The entries below hold a line with "ଆମେ କର୍ମଶାଳା ଆୟୋଜନ" and a line with "ଗ୍ରାମାଞ୍ଚଳ, ହଜାର ହଜାର". Return those lines and all that lie between them, exactly and only.
++++
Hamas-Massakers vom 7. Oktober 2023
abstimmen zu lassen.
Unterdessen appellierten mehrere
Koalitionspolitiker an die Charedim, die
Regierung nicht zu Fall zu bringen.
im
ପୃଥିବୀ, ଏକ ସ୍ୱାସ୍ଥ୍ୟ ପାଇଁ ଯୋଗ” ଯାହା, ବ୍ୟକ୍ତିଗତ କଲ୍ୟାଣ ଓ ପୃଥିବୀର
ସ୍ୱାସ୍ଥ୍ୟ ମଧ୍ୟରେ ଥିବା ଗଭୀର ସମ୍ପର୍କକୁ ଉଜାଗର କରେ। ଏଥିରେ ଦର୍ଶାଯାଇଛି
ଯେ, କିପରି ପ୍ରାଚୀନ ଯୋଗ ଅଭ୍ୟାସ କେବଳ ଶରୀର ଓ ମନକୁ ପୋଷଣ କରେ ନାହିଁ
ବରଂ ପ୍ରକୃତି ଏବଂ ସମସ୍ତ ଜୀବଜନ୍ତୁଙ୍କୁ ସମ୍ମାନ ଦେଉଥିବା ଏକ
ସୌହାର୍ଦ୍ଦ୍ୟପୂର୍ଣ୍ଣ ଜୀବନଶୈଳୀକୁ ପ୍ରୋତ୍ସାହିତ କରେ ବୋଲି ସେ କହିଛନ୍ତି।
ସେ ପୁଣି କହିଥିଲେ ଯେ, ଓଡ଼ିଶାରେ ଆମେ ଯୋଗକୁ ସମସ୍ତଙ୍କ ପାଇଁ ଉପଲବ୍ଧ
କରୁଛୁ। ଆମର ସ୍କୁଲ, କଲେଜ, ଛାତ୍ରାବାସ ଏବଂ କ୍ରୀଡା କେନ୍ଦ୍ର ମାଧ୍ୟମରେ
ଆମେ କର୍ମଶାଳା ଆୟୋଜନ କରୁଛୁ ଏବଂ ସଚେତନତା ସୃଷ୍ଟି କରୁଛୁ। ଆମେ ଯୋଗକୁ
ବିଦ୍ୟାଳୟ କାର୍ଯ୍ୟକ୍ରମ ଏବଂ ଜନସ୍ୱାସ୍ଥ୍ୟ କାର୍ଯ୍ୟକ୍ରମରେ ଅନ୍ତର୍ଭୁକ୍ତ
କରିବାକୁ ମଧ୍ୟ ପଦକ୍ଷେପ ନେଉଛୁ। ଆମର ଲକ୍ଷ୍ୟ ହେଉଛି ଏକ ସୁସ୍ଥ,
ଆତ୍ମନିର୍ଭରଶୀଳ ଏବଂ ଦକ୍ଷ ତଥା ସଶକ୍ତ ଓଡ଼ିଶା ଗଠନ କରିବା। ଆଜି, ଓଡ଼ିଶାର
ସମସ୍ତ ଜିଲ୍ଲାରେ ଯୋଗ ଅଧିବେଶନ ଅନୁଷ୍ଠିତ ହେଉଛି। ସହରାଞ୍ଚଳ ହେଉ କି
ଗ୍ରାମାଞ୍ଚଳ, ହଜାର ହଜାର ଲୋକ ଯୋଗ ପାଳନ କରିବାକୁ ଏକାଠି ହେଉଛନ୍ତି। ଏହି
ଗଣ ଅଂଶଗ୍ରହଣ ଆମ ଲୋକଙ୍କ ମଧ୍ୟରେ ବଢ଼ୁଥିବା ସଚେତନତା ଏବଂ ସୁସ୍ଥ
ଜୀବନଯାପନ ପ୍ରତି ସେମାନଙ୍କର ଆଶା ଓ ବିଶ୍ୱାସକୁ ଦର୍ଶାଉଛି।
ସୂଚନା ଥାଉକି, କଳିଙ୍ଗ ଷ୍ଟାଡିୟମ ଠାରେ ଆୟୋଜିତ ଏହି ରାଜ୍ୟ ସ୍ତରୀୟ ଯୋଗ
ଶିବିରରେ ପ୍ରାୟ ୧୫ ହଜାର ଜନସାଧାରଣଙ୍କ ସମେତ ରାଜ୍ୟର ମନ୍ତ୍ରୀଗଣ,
++++
- _Reply_
ଆମେ କର୍ମଶାଳା ଆୟୋଜନ କରୁଛୁ ଏବଂ ସଚେତନତା ସୃଷ୍ଟି କରୁଛୁ। ଆମେ ଯୋଗକୁ
ବିଦ୍ୟାଳୟ କାର୍ଯ୍ୟକ୍ରମ ଏବଂ ଜନସ୍ୱାସ୍ଥ୍ୟ କାର୍ଯ୍ୟକ୍ରମରେ ଅନ୍ତର୍ଭୁକ୍ତ
କରିବାକୁ ମଧ୍ୟ ପଦକ୍ଷେପ ନେଉଛୁ। ଆମର ଲକ୍ଷ୍ୟ ହେଉଛି ଏକ ସୁସ୍ଥ,
ଆତ୍ମନିର୍ଭରଶୀଳ ଏବଂ ଦକ୍ଷ ତଥା ସଶକ୍ତ ଓଡ଼ିଶା ଗଠନ କରିବା। ଆଜି, ଓଡ଼ିଶାର
ସମସ୍ତ ଜିଲ୍ଲାରେ ଯୋଗ ଅଧିବେଶନ ଅନୁଷ୍ଠିତ ହେଉଛି। ସହରାଞ୍ଚଳ ହେଉ କି
ଗ୍ରାମାଞ୍ଚଳ, ହଜାର ହଜାର ଲୋକ ଯୋଗ ପାଳନ କରିବାକୁ ଏକାଠି ହେଉଛନ୍ତି। ଏହି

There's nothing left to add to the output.